TASK DATA>
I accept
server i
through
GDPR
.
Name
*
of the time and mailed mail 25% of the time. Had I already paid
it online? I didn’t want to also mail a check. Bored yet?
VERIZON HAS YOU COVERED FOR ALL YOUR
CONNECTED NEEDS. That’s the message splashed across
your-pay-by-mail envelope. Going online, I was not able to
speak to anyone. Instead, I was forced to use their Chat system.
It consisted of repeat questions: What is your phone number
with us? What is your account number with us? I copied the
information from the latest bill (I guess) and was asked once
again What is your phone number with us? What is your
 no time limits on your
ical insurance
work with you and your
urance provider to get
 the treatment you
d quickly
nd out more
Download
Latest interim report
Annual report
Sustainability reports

--

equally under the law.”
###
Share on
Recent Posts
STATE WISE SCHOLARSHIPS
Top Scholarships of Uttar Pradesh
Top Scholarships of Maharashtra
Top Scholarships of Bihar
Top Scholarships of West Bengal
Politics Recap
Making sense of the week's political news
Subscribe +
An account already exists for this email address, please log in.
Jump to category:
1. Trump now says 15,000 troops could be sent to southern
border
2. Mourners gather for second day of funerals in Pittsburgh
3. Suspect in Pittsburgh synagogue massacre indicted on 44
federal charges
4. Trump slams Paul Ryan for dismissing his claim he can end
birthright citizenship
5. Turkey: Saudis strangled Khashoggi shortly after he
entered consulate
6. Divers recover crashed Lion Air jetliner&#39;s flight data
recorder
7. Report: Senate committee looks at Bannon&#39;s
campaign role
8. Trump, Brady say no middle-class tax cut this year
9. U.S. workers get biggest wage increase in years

--

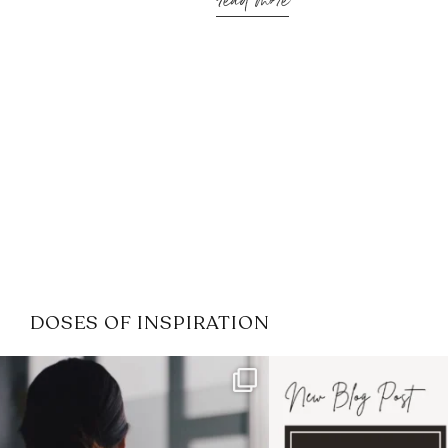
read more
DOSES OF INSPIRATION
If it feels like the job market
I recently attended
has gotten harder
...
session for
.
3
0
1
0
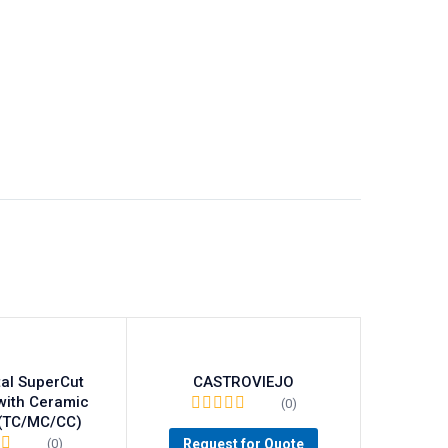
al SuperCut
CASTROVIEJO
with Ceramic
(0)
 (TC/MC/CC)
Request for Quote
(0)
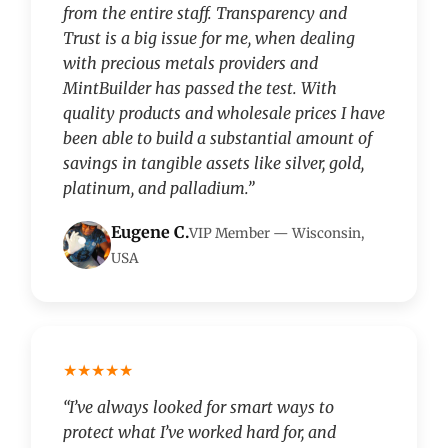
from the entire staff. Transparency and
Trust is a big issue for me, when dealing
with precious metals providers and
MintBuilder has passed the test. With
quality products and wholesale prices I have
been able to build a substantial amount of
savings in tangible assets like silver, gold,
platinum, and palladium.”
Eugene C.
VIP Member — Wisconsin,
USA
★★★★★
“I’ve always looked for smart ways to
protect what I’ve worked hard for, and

REQUIREMENT> In the data above, start at the line that has "Latest interim report", stop after the line that has "Sustainability reports", and print every line in between exactly as it stands.

REPLY TO THE TASK>
Latest interim report
Annual report
Sustainability reports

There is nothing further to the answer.